In school they tell us to chew really well. As we get older, we are told chewing is important for digestion. I've never seen a commercial on television that says, "This is food you don't need to chew." We have teeth in order to tear apart our food adequately, but few of us do it. Something wild within, a natural reflex, wants to swallow, wants to get that sustenance into us as soon as possible in order to calm the inner fire or quiet the voracious animal within.

Our physical hunger for food is much as it is for other basic needs. We want when we want what we want. We don't always know why or care why or wonder the wisest way to go about granting these natural urges that accumulate and erupt. It is natural to have a need and fulfill it. But it is not always the healthiest way to go about living, in this manner that decides first and thinks later.

I've been told it is supremely important to chew our food until that which was food is in fluid form before we swallow. Since we are at least 50-percent liquid ourselves, our bodies digest more easily when we have chewed thoroughly. I find it difficult to do this. The hungrier I am, the harder it is. Undigested food causes our body to go into overdrive in order to digest unmasticated globs of goodies, taking energy away from other functions necessary for streamlined health. This overload becomes unhealthy and yet, the need to gulp or swallow feels as relevant, as necessary in almost any moment, regardless of the warnings.

Having successfully grappled with this conundrum once, doesn't guarantee the grace to forever deal with the predicament healthfully. This is because of that wild natural part of us that is hungry, that is famished, that feels entitled and that wants what it wants when it wants it. In my struggling with this concept, when I am capable of chewing food into fluid, when I finally swallow gracefully I don't feel as if I'd accomplished anything. I don't feel that I succeeded, I feel as if I was able to keep the wild dog napping at my calves from biting me.

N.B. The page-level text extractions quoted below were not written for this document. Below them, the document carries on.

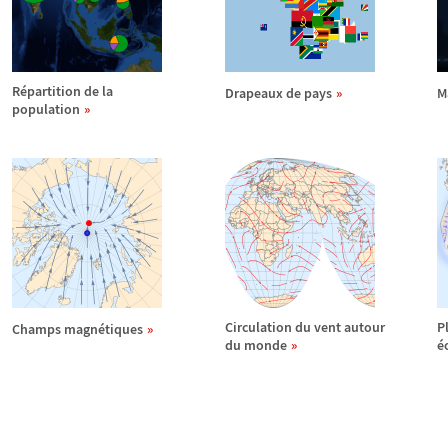
R
é
partition de la
Drapeaux de pays
M
population
Circulation du vent autour
P
Champs magn
é
tiques
du monde
é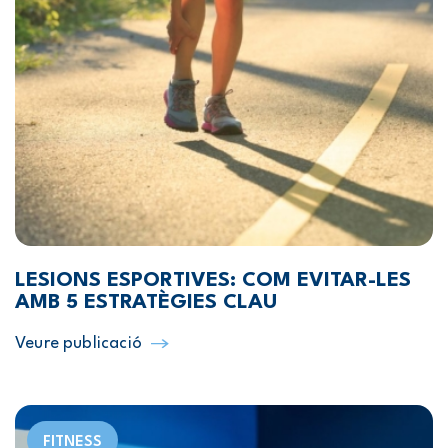
LESIONS ESPORTIVES: COM EVITAR-LES
AMB 5 ESTRATÈGIES CLAU
Veure publicació
FITNESS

Grace seems the right word to use to describe doing things the right way, eating the way the body needs for greatest health. Grace is a word used in so many ways. Many say grace before eating, but how many think about eating with grace? It's explicitly human in our fast-food world to go get it, then gulp it. Yet, that doesn't sustain us as satisfactorily as we think it does.

Before I got sick, I knew about green smoothies and juice but I'd be damned if I had to have one. Now that I know how much healthy nutrition these green glasses provides the body, I consume them without question. When I don't have them, my body suffers, my mental concentration lessens, I feel more sluggish and nothing else fits the bill. The healthier I get the quicker my body tells me when something I've eaten or drank no longer works for me. I never knew this when I gave my mouth free rein to eat what and how it wanted without question.